Kapitel 35

5 1 0
                                    

Der restliche Tag ging etwas an mir vorbei. Die anderen Helden haben sich um die Sicherung und Verwahrung der Schurken gekümmert, während ich einfach nur auf dem Boden gelegen und geatmet habe. Umgeben von meinem Team, welches sehr besorgt aussah. Ich hätte sie ja gerne beruhigt, doch ich war einfach so fertig, dass ich nicht einmal ein tröstendes Wort herausbekommen habe.

Auch Nathan hat es schwer erwischt, doch ich konnte einfach nicht die Kraft aufbringen mich in diesem Augenblick um ihn zu kümmern. Mir tat alles weh und ich hatte schlicht keine Kraft mehr übrig. Deshalb haben mich die anderen Helden erstmal auf die Krankenstation in der Heldenzentrale gebracht. Hier liege ich immer noch in meinem Bett und starre an die Decke. Alle kennen nun meine Fähigkeit und ich habe Angst mich ihnen zu stellen. Was werden sie denn nun von mir halten?

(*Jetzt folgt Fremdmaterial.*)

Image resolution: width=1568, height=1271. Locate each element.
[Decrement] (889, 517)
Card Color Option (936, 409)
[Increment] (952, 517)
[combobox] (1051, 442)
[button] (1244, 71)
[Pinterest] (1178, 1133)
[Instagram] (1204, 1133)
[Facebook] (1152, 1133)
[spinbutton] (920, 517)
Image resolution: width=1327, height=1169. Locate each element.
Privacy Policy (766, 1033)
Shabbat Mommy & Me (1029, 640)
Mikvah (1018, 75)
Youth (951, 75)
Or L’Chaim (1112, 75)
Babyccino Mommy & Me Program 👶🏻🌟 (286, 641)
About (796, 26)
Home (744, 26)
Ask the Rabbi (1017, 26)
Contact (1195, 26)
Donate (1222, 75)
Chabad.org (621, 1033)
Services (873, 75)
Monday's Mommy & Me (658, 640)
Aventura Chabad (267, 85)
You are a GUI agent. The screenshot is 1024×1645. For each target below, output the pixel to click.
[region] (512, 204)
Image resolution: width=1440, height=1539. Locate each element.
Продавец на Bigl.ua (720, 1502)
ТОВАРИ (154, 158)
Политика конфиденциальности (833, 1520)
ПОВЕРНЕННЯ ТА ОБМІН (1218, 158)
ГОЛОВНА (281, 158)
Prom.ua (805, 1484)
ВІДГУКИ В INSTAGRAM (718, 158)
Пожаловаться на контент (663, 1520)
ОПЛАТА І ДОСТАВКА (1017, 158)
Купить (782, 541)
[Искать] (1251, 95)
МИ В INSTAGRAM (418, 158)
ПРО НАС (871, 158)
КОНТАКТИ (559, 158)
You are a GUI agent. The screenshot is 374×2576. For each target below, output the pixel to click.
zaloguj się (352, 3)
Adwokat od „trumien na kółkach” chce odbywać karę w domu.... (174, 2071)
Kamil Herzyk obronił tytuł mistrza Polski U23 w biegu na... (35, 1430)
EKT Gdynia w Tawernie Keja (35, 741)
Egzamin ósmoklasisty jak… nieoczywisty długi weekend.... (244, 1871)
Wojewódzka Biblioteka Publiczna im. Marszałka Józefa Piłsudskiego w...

Da ich jedoch nicht ewig hier rumliegen kann beschließe ich aufzustehen, auch wenn mein kompletter Körper schmerzt. Außerdem will ich nach Nathan sehen. Er hat es sicherlich auch nicht leicht nach diesem Kampf. Und ich will mich vergewissern, dass der Angriff von Drago Widera keinen bleibenden Schaden angerichtet hat.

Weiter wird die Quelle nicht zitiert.